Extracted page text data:

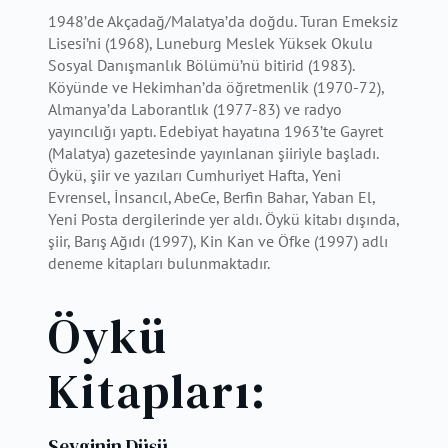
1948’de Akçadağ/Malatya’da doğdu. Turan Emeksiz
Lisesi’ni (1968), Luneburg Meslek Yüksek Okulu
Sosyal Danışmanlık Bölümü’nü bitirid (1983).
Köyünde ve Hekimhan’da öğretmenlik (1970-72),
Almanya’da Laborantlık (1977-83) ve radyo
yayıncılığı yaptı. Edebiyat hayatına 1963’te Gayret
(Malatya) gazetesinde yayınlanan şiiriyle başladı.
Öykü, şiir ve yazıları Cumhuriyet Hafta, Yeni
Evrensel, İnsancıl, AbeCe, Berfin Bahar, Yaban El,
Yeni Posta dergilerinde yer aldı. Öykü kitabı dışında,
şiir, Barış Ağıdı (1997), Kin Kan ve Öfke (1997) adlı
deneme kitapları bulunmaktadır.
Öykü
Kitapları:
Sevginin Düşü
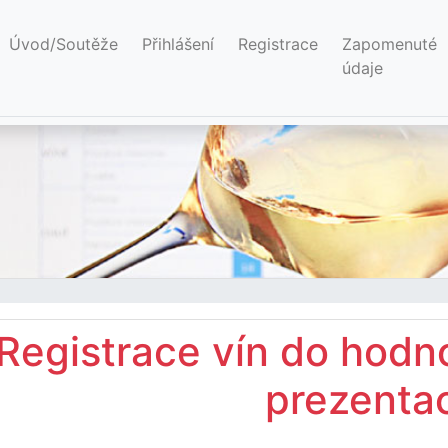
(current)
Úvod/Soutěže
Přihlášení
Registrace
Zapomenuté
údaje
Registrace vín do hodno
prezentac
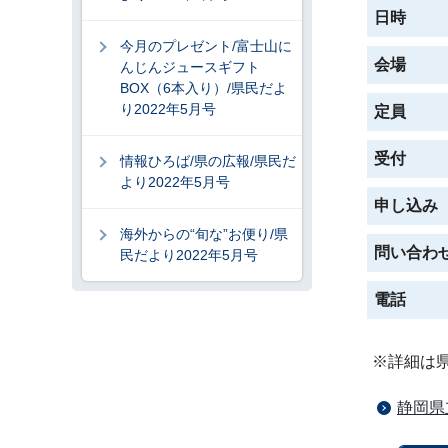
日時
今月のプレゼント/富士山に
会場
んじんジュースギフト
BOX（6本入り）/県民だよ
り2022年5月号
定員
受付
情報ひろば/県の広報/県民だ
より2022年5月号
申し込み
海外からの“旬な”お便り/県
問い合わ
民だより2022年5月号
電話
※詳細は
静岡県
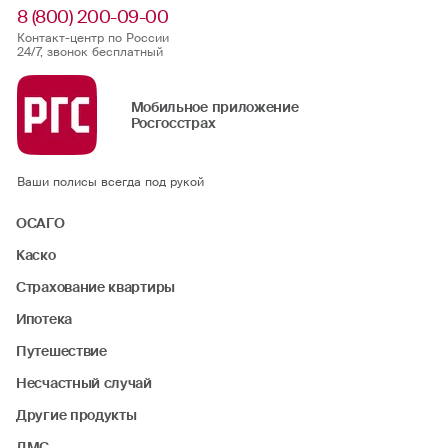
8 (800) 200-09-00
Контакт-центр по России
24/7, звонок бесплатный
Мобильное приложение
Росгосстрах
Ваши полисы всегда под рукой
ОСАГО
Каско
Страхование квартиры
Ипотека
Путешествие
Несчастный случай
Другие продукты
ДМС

* * *

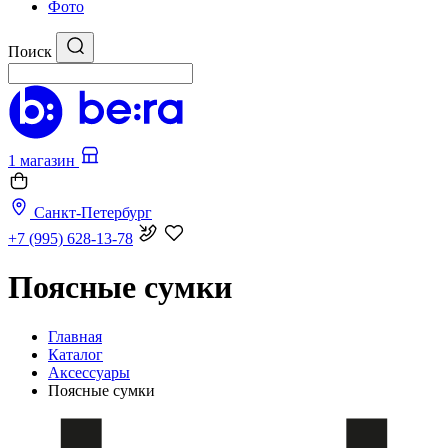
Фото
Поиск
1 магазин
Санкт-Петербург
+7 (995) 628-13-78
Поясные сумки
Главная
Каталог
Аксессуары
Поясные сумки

| WHAT TO PRODUCE |
Search the data above for the string "Yeni" and report each line that holds it.

| RESPONSE |
Öykü, şiir ve yazıları Cumhuriyet Hafta, Yeni
Yeni Posta dergilerinde yer aldı. Öykü kitabı dışında,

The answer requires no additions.